Extracted data:
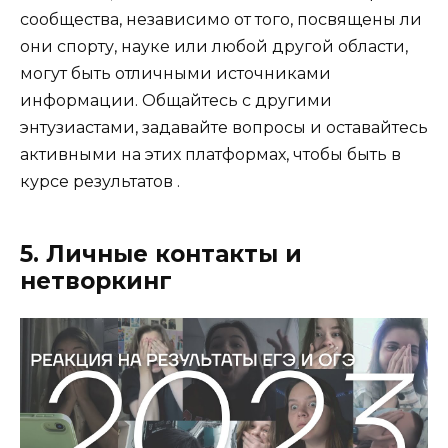
сообщества, независимо от того, посвящены ли
они спорту, науке или любой другой области,
могут быть отличными источниками
информации. Общайтесь с другими
энтузиастами, задавайте вопросы и оставайтесь
активными на этих платформах, чтобы быть в
курсе результатов .
5. Личные контакты и
нетворкинг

Assigned task: The response should contain every record above exactly as written, and none of the pictures.

Your response:
сообщества, независимо от того, посвящены ли
они спорту, науке или любой другой области,
могут быть отличными источниками
информации. Общайтесь с другими
энтузиастами, задавайте вопросы и оставайтесь
активными на этих платформах, чтобы быть в
курсе результатов .
5. Личные контакты и
нетворкинг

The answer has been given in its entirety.